Sie sah auf die Uhr und zündete sich eine Zigarette an. Sie hatte ein komisches Gefühl im Magen, als müßte sie sich jeden Augenblick erbrechen. Angenommen, die andere Frau erschien nicht, hatte einen Unfall? Dafür konnte man sie nicht verantwortlich machen. Deshalb würde man doch nicht Fred die verfänglichen Fotos schicken? Im Geist sah sie die Szene wieder vor sich: Der nackte Mann, der lautlos hinter ihr aufgetaucht war, sein gieriges Gesicht.
Dann war es Zeit. Gewöhnlich war Heather eine gute, rücksichtsvolle Fahrerin, doch jetzt fuhr sie mit solchem Leichtsinn, daß zweimal entgegenkommende Fahrzeuge scharf bremsen mußten. Die Fahrer hupten wütend.

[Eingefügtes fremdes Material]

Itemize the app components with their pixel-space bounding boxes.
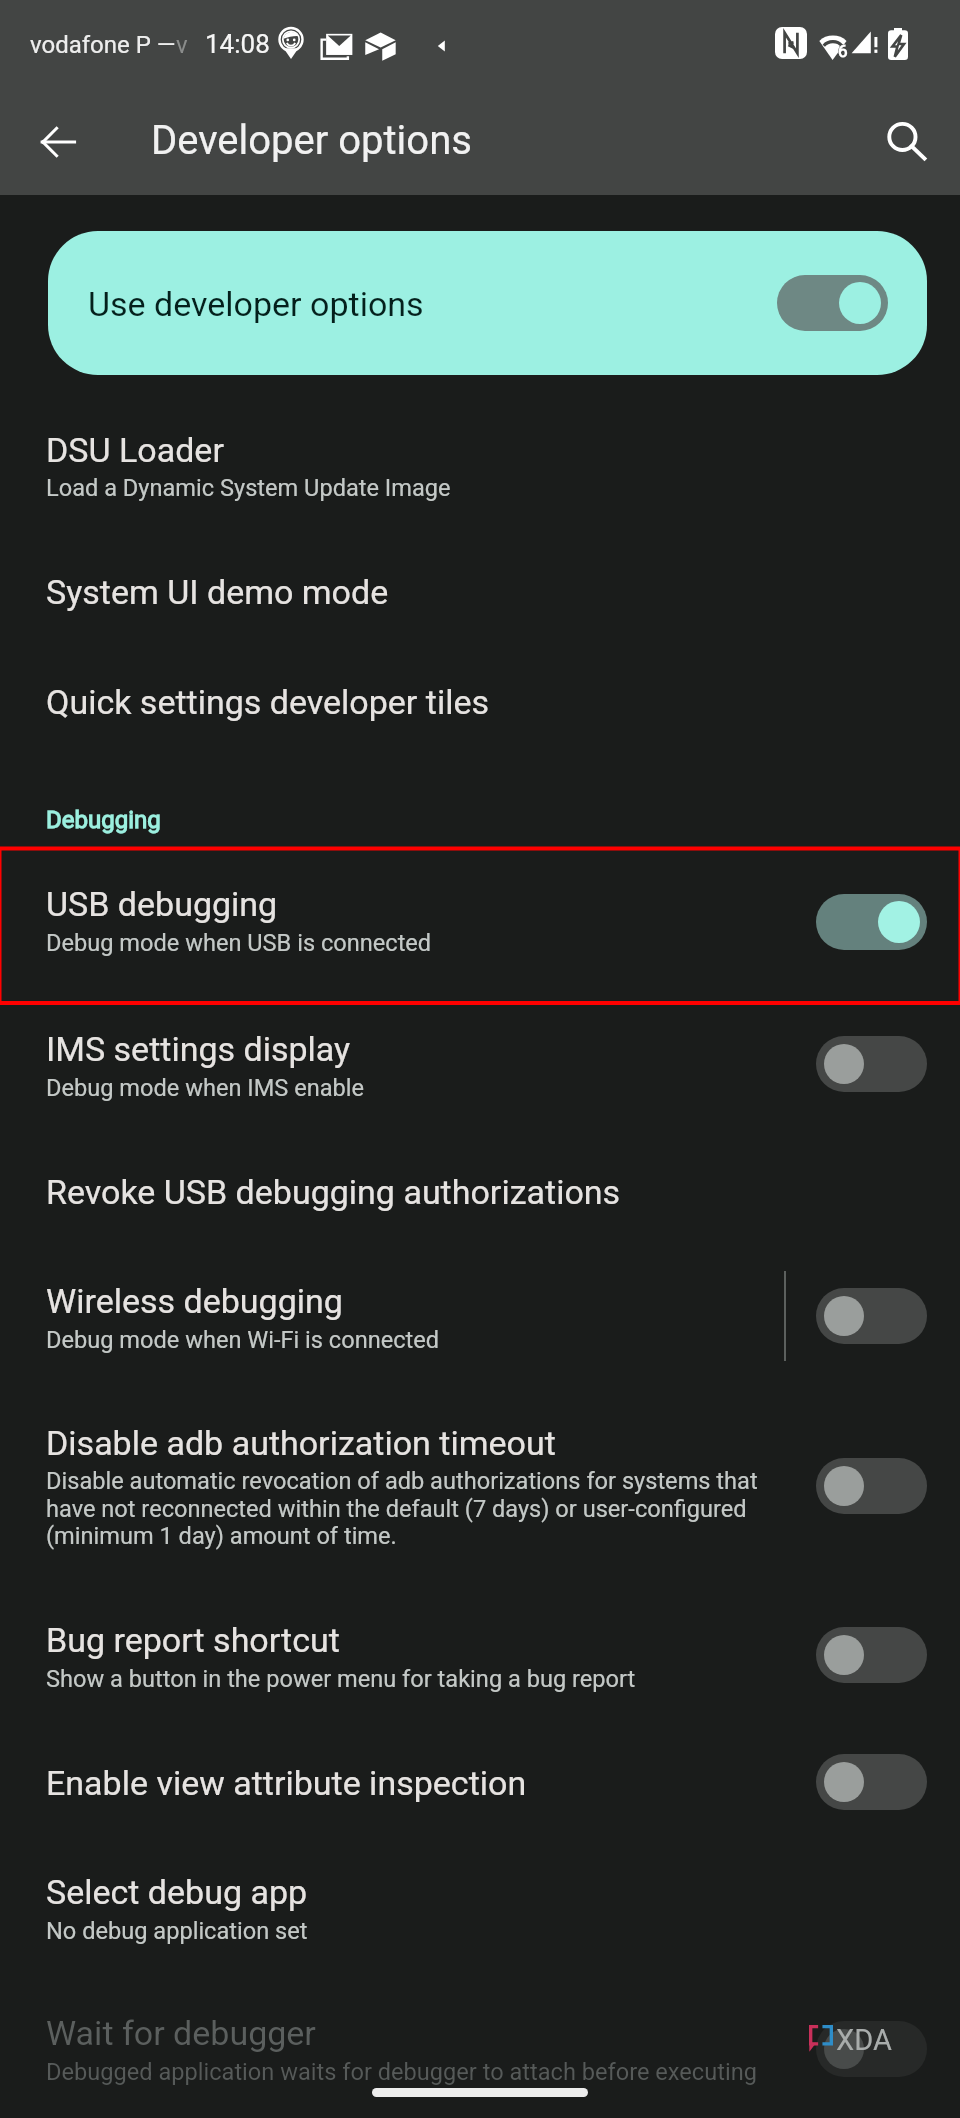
staticText: Disable adb authorization timeout xyxy=(46,1423,556,1463)
button[interactable]: Quick settings developer tiles xyxy=(0,660,960,738)
button[interactable]: Toggle on xyxy=(816,894,927,950)
staticText: System UI demo mode xyxy=(46,572,389,612)
staticText: Select debug app xyxy=(46,1872,308,1912)
staticText: Disable automatic revocation of adb auth… xyxy=(46,1467,758,1495)
button[interactable]: System UI demo mode xyxy=(0,550,960,628)
button[interactable]: USB debugging xyxy=(0,862,960,947)
staticText: Load a Dynamic System Update Image xyxy=(46,474,451,502)
staticText: USB debugging xyxy=(46,884,278,924)
staticText: Show a button in the power menu for taki… xyxy=(46,1665,636,1693)
button[interactable]: Toggle off xyxy=(816,1288,927,1344)
staticText: IMS settings display xyxy=(46,1029,351,1069)
staticText: No debug application set xyxy=(46,1917,308,1945)
staticText: vo xyxy=(176,31,198,59)
staticText: Revoke USB debugging authorizations xyxy=(46,1172,621,1212)
staticText: have not reconnected within the default … xyxy=(46,1495,747,1523)
staticText: Enable view attribute inspection xyxy=(46,1763,527,1803)
button[interactable]: Toggle off xyxy=(816,1754,927,1810)
staticText: Debugging xyxy=(46,806,161,834)
button[interactable]: Back xyxy=(26,110,90,174)
button[interactable]: Toggle off xyxy=(816,1458,927,1514)
button[interactable]: Disable adb authorization timeout xyxy=(0,1401,960,1540)
button[interactable]: Wireless debugging xyxy=(0,1259,960,1344)
button[interactable]: Select debug app xyxy=(0,1850,960,1935)
staticText: XDA xyxy=(836,2023,892,2057)
button[interactable]: Toggle off xyxy=(816,1627,927,1683)
button[interactable]: Wait for debugger xyxy=(0,1991,960,2066)
staticText: Use developer options xyxy=(88,284,424,324)
button[interactable]: Bug report shortcut xyxy=(0,1598,960,1683)
button[interactable]: Use developer options xyxy=(48,231,927,375)
staticText: Quick settings developer tiles xyxy=(46,682,490,722)
staticText: 6 xyxy=(838,41,848,61)
staticText: Debugged application waits for debugger … xyxy=(46,2058,757,2086)
staticText: Wireless debugging xyxy=(46,1281,343,1321)
button[interactable]: Enable view attribute inspection xyxy=(0,1741,960,1819)
staticText: Bug report shortcut xyxy=(46,1620,340,1660)
button[interactable]: IMS settings display xyxy=(0,1007,960,1092)
button[interactable]: Developer options xyxy=(151,117,472,164)
staticText: Debug mode when Wi-Fi is connected xyxy=(46,1326,440,1354)
staticText: Debug mode when USB is connected xyxy=(46,929,432,957)
staticText: 14:08 xyxy=(205,29,270,59)
button[interactable]: Revoke USB debugging authorizations xyxy=(0,1150,960,1228)
staticText: (minimum 1 day) amount of time. xyxy=(46,1522,397,1550)
staticText: vodafone P — xyxy=(30,31,176,59)
staticText: Developer options xyxy=(151,117,472,164)
staticText: DSU Loader xyxy=(46,430,224,470)
button[interactable]: Toggle disabled xyxy=(816,2021,927,2077)
button[interactable]: DSU Loader xyxy=(0,408,960,492)
button[interactable]: Toggle off xyxy=(816,1036,927,1092)
staticText: Wait for debugger xyxy=(46,2013,316,2053)
button[interactable]: Search xyxy=(875,110,939,174)
button[interactable]: Debugging xyxy=(46,806,161,834)
staticText: Debug mode when IMS enable xyxy=(46,1074,365,1102)
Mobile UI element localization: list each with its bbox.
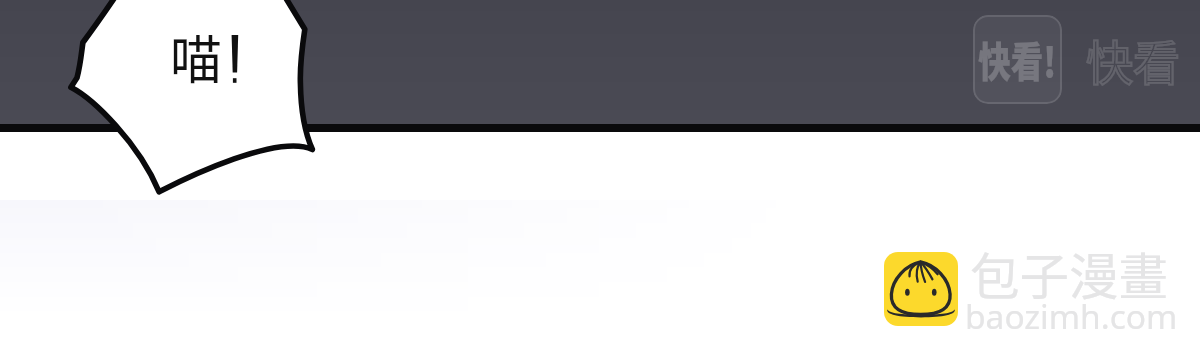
staticText: 快看 <box>1086 25 1180 93</box>
staticText: 喵 <box>170 19 223 94</box>
staticText: 包子漫畫 <box>970 238 1168 310</box>
staticText: baozimh.com <box>965 293 1178 339</box>
staticText: 快看! <box>978 30 1057 89</box>
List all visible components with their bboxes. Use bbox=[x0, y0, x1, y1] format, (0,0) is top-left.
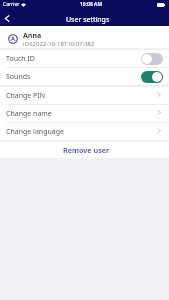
staticText: Carrier bbox=[3, 1, 20, 8]
button[interactable]: Touch ID bbox=[6, 50, 163, 67]
staticText: 10:08 AM bbox=[80, 1, 103, 8]
staticText: Sounds bbox=[6, 72, 31, 82]
button[interactable]: Change name bbox=[6, 105, 161, 122]
staticText: Touch ID bbox=[6, 54, 35, 64]
staticText: Change PIN bbox=[6, 91, 46, 101]
staticText: iOS2022-10-18T10:07:38Z bbox=[23, 40, 95, 48]
button[interactable]: Back bbox=[0, 11, 14, 26]
staticText: Change language bbox=[6, 127, 64, 137]
button[interactable]: Sounds bbox=[6, 68, 163, 85]
button[interactable]: Change PIN bbox=[6, 87, 161, 104]
staticText: User settings bbox=[66, 15, 110, 25]
button[interactable]: Change language bbox=[6, 123, 161, 140]
staticText: Remove user bbox=[63, 145, 110, 155]
button[interactable]: Remove user bbox=[0, 142, 169, 158]
staticText: Change name bbox=[6, 109, 52, 119]
staticText: Anna bbox=[23, 31, 42, 41]
button[interactable]: Anna bbox=[8, 28, 163, 50]
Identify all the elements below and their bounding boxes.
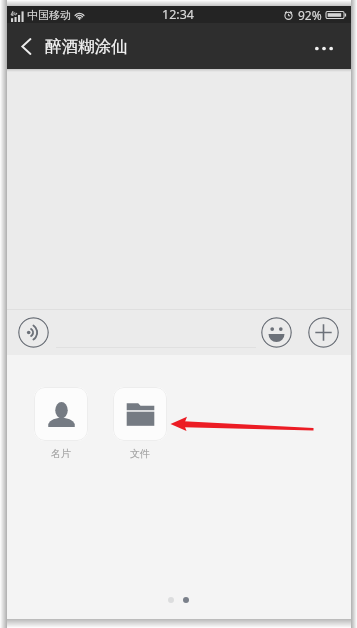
button[interactable]: More options [297, 23, 351, 69]
staticText: 醉酒糊涂仙 [45, 36, 128, 57]
staticText: 名片 [51, 447, 71, 460]
staticText: 12:34 [162, 6, 194, 23]
button[interactable]: Emoji [261, 317, 292, 348]
button[interactable]: 名片 [34, 387, 88, 460]
staticText: 92% [298, 7, 322, 23]
staticText: 文件 [130, 447, 150, 460]
button[interactable]: Back [7, 23, 45, 69]
button[interactable]: Voice input [18, 317, 49, 348]
staticText: 中国移动 [27, 8, 71, 22]
button[interactable]: 文件 [113, 387, 167, 460]
button[interactable]: More functions [308, 317, 339, 348]
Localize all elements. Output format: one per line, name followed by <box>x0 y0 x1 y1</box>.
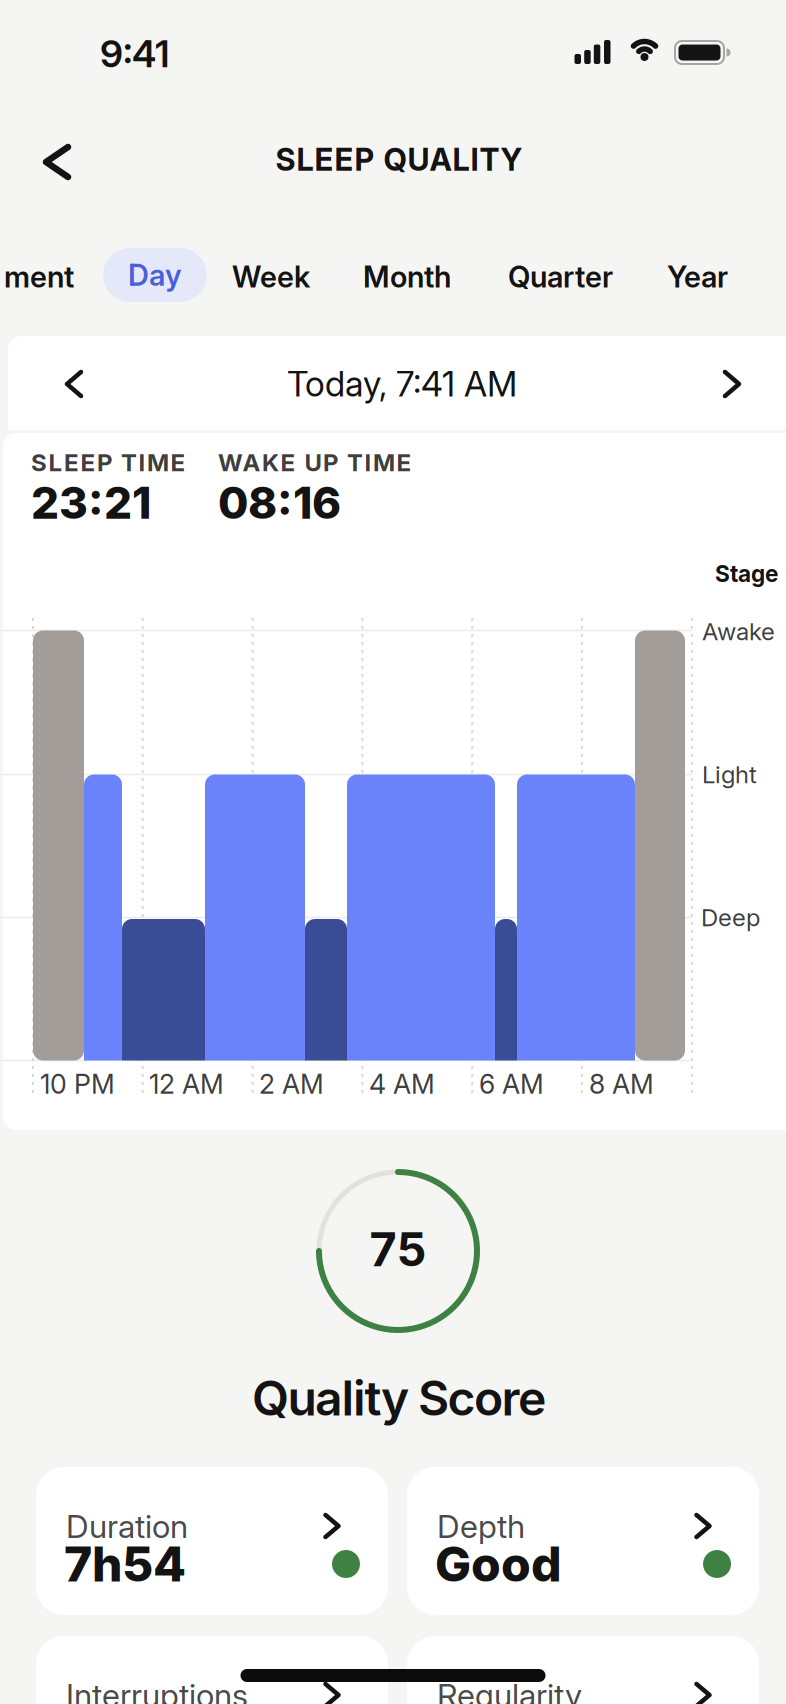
staticText: Regularity <box>437 1676 582 1704</box>
button[interactable]: ment <box>4 259 74 294</box>
button[interactable]: Day <box>103 248 207 302</box>
staticText: 2 AM <box>259 1068 324 1100</box>
staticText: Awake <box>702 617 775 646</box>
staticText: 08:16 <box>218 476 341 529</box>
staticText: Year <box>667 259 728 294</box>
button[interactable]: Week <box>232 259 310 294</box>
button[interactable] <box>44 354 104 414</box>
button[interactable] <box>702 354 762 414</box>
staticText: 4 AM <box>369 1068 435 1100</box>
button[interactable]: Depth <box>407 1467 759 1615</box>
button[interactable] <box>7 112 107 212</box>
staticText: Duration <box>66 1507 188 1546</box>
staticText: Month <box>363 259 451 294</box>
staticText: Light <box>702 760 757 789</box>
staticText: Depth <box>437 1507 525 1546</box>
staticText: WAKE UP TIME <box>218 448 412 477</box>
staticText: 75 <box>370 1221 426 1278</box>
button[interactable]: Regularity <box>407 1636 759 1704</box>
staticText: Day <box>128 257 182 293</box>
staticText: Today, 7:41 AM <box>287 363 517 405</box>
staticText: 23:21 <box>31 476 151 529</box>
staticText: ment <box>4 259 74 294</box>
button[interactable]: Interruptions <box>36 1636 388 1704</box>
staticText: 10 PM <box>40 1068 115 1100</box>
button[interactable]: Today, 7:41 AM <box>0 0 786 42</box>
button[interactable]: Duration <box>36 1467 388 1615</box>
button[interactable]: Quarter <box>508 259 613 294</box>
button[interactable]: Year <box>667 259 728 294</box>
staticText: Deep <box>701 903 760 932</box>
staticText: SLEEP QUALITY <box>276 141 522 178</box>
staticText: Quarter <box>508 259 613 294</box>
staticText: 6 AM <box>479 1068 544 1100</box>
staticText: SLEEP TIME <box>31 448 186 477</box>
staticText: Good <box>435 1535 562 1593</box>
staticText: 9:41 <box>100 31 170 76</box>
staticText: 8 AM <box>589 1068 654 1100</box>
staticText: Interruptions <box>66 1676 248 1704</box>
staticText: 7h54 <box>64 1535 186 1593</box>
staticText: Week <box>232 259 310 294</box>
staticText: Quality Score <box>252 1369 546 1427</box>
button[interactable]: Month <box>363 259 451 294</box>
staticText: 12 AM <box>149 1068 224 1100</box>
staticText: Stage <box>715 560 778 587</box>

Als sie vor dem Tor zum Kai 32 hielt, war ihr Mund trocken, die Zunge fühlte sich rissig an, und das Herz klopfte ihr bis in den Hals. Der Hafenpolizist trat aus seiner Holzhütte und fragte: »Zu welchem Schiff, Lady?«
»Zur Southern Planet«, antwortete sie, während sie mit ihrer Handtasche kämpfte, die sich plötzlich nicht öffnen wollte.
»Kai 32 A. Fahren Sie den Schienen dort nach, dann sehen Sie es gleich: schwarzer Rumpf und grüner Schornstein.«
Schließlich war die Handtasche offen, und sie holte den Hafenpaß heraus. Doch der Polizist hatte sich schon abgewandt und ging wieder auf sein Häuschen zu.
Sie fuhr durch das Tor und folgte den Schienen, bis sie zu einem riesigen Betonschuppen kam, auf dem in zwei Meter großen grünen Ziffern die Zahl 32 stand, daneben ein A. Sie parkte hinter einer Reihe von etwa ein Dutzend Wagen.
Das Schiff war ein großer Frachter, aus dem gerade Gefrierfleisch ausgeladen wurde. Während sie auf die Gangway zuschritt, musterten die Stauer sie mit bewundernden Blicken und machten anzügliche Bemerkungen, die weder sehr fein noch sehr phantasievoll waren. Sie hörte kaum hin. Als sie das Ende der Gangway erreichte, stieß sie auf einen Matrosen in Pullover und Jeans, der bei ihrem Anblick die Zeitung sinken ließ und aufstand.
»Ich bin mit …« Ihr fiel der Name nicht mehr ein, den sie sich zu Hause für ihre Ausrede ausgedacht hatte. Sie geriet in Panik und sagte: »Ich bin mit Mr. Fusil verabredet.« Sie fischte den Hafenpaß aus ihrer Handtasche.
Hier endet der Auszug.